The Dark Defiles – Richard Morgan

Where The Cold Commands ended on a quest, a purpose and a defined goal, with almost a year passed the mythical ghost isle has still not been found by the expedition to the Hironish Isles led by kir-Archeth Indamaninarmal, last half-breed daughter of the immortal race of the Kiriath, her bodyguard Egar of the berserker Majak clan and Ringil, noble born of the Glades House Eskiath, swordsman, novice sorcerer, or “outlaw faggot scum” as his reputation holds with his many adversaries.

As false leads burn out, the men under their command have become tired and disillusioned, and even Archidi, accustomed to court intrigue and playing the long game down generations, has lost her patience with the cryptic murmurings of the Kiriath Helmsman Anasharal while Egar tries to maintain discipline among soldiers who have taken to fighting over tavern whores and torturing locals to distract themselves from the grey drizzle and sodden soil of Ornley, the fishing village which serves as their base camp.

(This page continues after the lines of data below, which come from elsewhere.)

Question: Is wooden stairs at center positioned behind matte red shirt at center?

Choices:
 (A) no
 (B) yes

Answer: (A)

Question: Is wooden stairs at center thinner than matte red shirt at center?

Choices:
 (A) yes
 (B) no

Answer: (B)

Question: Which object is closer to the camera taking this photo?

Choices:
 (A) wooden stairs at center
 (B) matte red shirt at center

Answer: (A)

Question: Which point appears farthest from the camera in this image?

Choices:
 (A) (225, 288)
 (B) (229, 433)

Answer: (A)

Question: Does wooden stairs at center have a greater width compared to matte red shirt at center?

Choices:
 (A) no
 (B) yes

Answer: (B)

But the Dark Court still wish to use Ringil as their agent in their dealings with man, however unwilling; an embodiment of Firfirdar, Mistress of Dice and Death, slightly less obscure than Anasharal and correspondingly only marginally more helpful, appears to Ringil to confirm that they are on the right track, but more importantly warns him that new trouble is coming, and fast.

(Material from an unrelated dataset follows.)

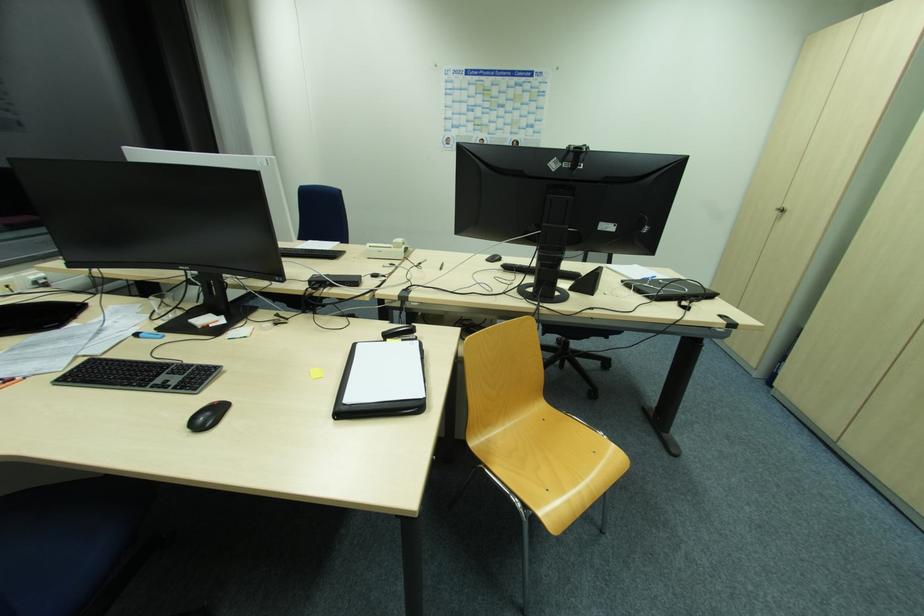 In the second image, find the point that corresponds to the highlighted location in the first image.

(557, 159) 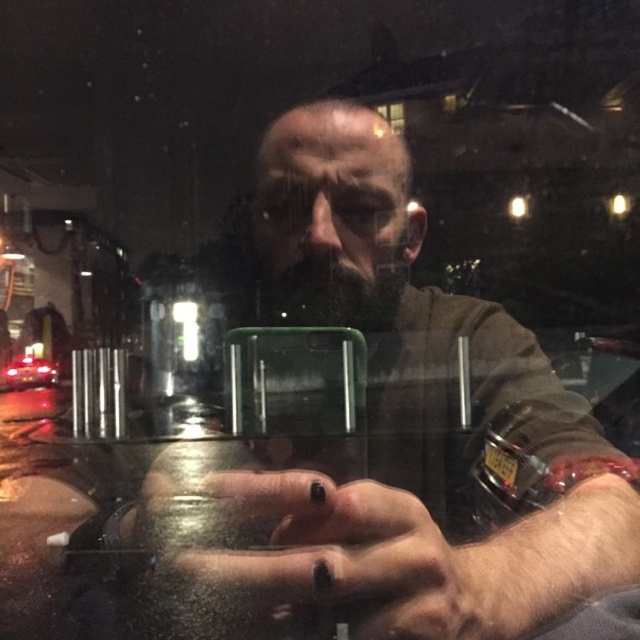 Question: Does matte black wristwatch at center appear on the left side of clear glass window at upper center?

In their absence from the capital Trelayne, war has been declared between the Yhelteth Empire and the Northern League, former allies in the war against the Scaled Folk now fighting each other when they should be preparing for the return of those rapidly evolving reptiles and the second threat of the sinister ethereal Dwenda, with the trio lodged thousands of miles on the wrong side of the border when the conflict begins.

Against an army of men, a swarm of reptiles and the rekindling of the ancient war between the Kiriath and the Dwenda, the odds against the Krakenbane, the Dragonbane and the burnt-black witch are impossible. Separated from Archidi and Egar, Ringil must lead the few men under his command against a vastly larger and better equipped force and so push himself harder than ever before both as a fighter and a black mage. Never much for playing nice with the other children, Ringil can be his own worst enemy; stronger and more dangerous than before he may be, but even those few souls he has allowed close to him are pushed aside.

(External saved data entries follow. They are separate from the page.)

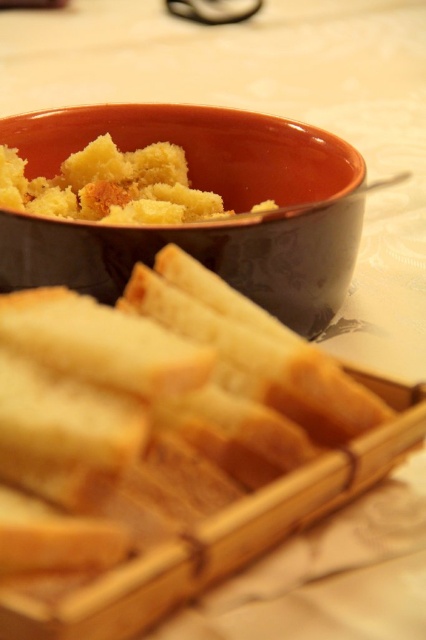 This screenshot has width=426, height=640. What do you see at coordinates (201, 224) in the screenshot? I see `matte ceramic bowl at upper center` at bounding box center [201, 224].

In order to click on matte ceramic bowl at upper center in this screenshot , I will do `click(201, 224)`.

Who is more distant from viewer, (354,209) or (31,180)?

The point (31,180) is behind.

Locate an element on the screen. This screenshot has width=426, height=640. matte ceramic bowl at upper center is located at coordinates (201, 224). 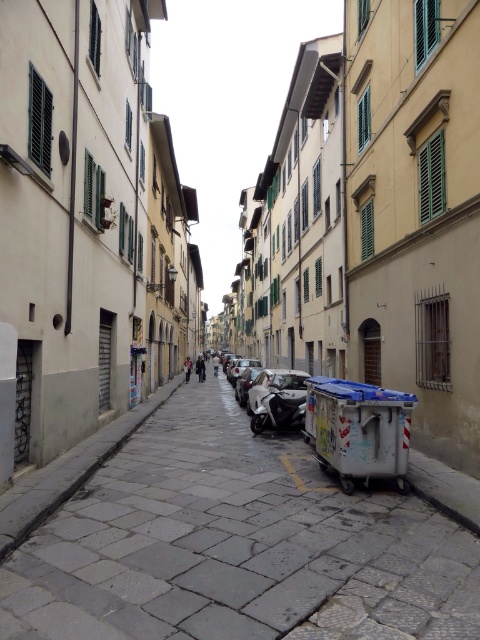 Question: Estimate the real-world distances between objects in this image. Which object is farther from the silver metallic car at center?

Choices:
 (A) shiny silver car at center
 (B) gray stone pavement at center
 (C) metallic silver scooter at center
 (D) shiny silver motorcycle at center

Answer: (B)

Question: Which of the following is the farthest from the observer?

Choices:
 (A) (240, 380)
 (B) (302, 392)
 (C) (267, 403)

Answer: (A)

Question: Among these points, which one is farthest from the camera?

Choices:
 (A) click(x=235, y=388)
 (B) click(x=241, y=369)
 (C) click(x=253, y=428)
 (D) click(x=297, y=545)

Answer: (B)

Question: Is silver metallic car at center behind shiny silver car at center?

Choices:
 (A) no
 (B) yes

Answer: (A)

Question: Does gray stone pavement at center come in front of shiny silver car at center?

Choices:
 (A) yes
 (B) no

Answer: (A)

Question: Does gray stone pavement at center appear over shiny silver car at center?

Choices:
 (A) yes
 (B) no

Answer: (A) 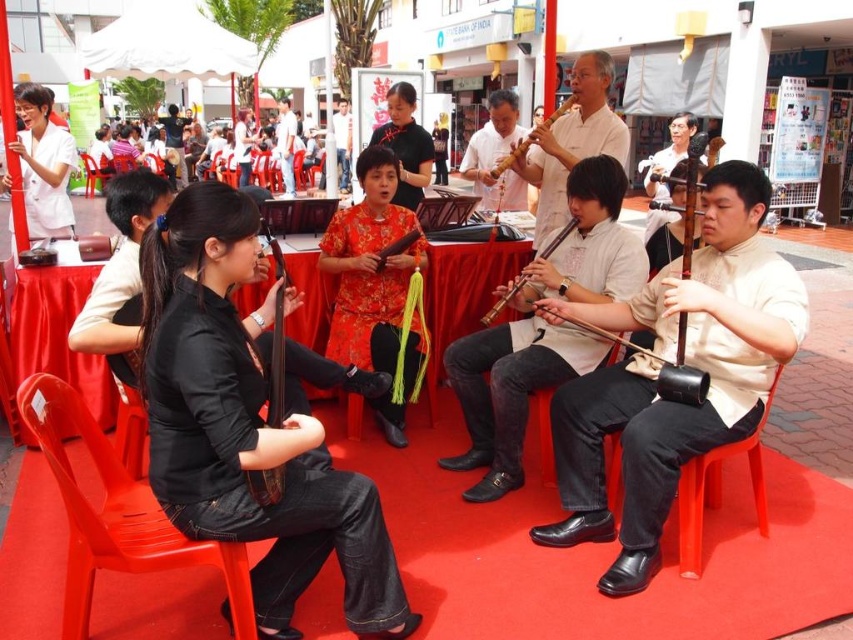 Is matte white shirt at center above red satin dress at center?

No.

Does point (618, 307) lie behind point (364, 305)?

No, (618, 307) is in front of (364, 305).

Who is more distant from viewer, [746,161] or [386,305]?

Positioned behind is point [386,305].

Locate an element on the screen. This screenshot has width=853, height=640. matte white shirt at center is located at coordinates (670, 360).

Is red plastic chair at lower left above red satin dress at center?

No.

Does red plastic chair at lower left lie behind red satin dress at center?

That is False.

What do you see at coordinates (115, 513) in the screenshot? The height and width of the screenshot is (640, 853). I see `red plastic chair at lower left` at bounding box center [115, 513].

You are a GUI agent. You are given a task and a screenshot of the screen. Output one action in this format:
    pyautogui.click(x=<x>, y=<y>)
    Task: Click on the red plastic chair at lower left
    The width and height of the screenshot is (853, 640).
    Given the screenshot: What is the action you would take?
    pyautogui.click(x=115, y=513)

Between matte white shirt at center and plastic chair at center, which one is positioned lower?

matte white shirt at center

Is point (666, 301) positioned in front of point (102, 170)?

Yes, it is in front of point (102, 170).

Who is more forward, (x=706, y=268) or (x=91, y=189)?

Point (x=706, y=268)

At what (x,y) coordinates should I click in order to perform the action: click on matte white shirt at center. Please return your answer as a coordinate pair (x, y). This screenshot has width=853, height=640. Looking at the image, I should click on (x=670, y=360).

It’s not been an easy journey for Gil and his comrades, nor for those who have followed their exploits with the three year gap between The Dark Defiles and the previous volume matching that which passed between that and their first adventure, The Steel Remains, and the opening chapters reflect the frustration of that drawn out and fruitless search for the lost Kiriath city of An-Kirilnar. While Morgan takes his time in weaving together the final threads of his tapestry, in doing so he reveals detail and depth only previously hinted at as he scrapes away the accumulated rust of the millennia since the first war to reveal truths long buried and possibly better forgotten.

Three volumes in, it’s never been more apparent that this is not straight forward fantasy, that there is much more to Morgan’s world, and the already convoluted journey of the characters becomes further complicated by the frustratingly opaque input of the ancient machines of the Kiriath, the squabbles and demands of the Dark Court and the factions vying for power both within Trelayne and further afield, brokering their power games with pawns predictably more resistant than compliant. Ringil has no illusions about himself, has long since sacrificed the honour of his family name and lives with that fact without outward regret, but Archidi still tries to serve her Emperor to the best of her ability despite the conflicts that arise; a land fit for heroes is anything but.

Even fighting a guerrilla skirmish war and fending off ambushes, inevitably there is blood and tears as the bodies pile up. It was always hugely unlikely that the trio would find a happy ending to their quest, but in full knowledge of this they carry on regardless, burying their dead when they are able but never looking back. If the conclusion is in many ways unsatisfying, some characters in a narrative tangent while the fate of others is wilfully abstract, it should be no surprise: the Dark Court is not answerable to anyone, and neither does Morgan mollycoddle his readers. His unforgiving world is harsh and anything of worth must be taken by force, though in the coda to the novel he throws two small nuggets which hint that while the trilogy may be concluded there are still stories to be told around the campfire of battles yet to come. Sometimes even a dark god feels he owes some small debt to a contrarian and defiant mortal…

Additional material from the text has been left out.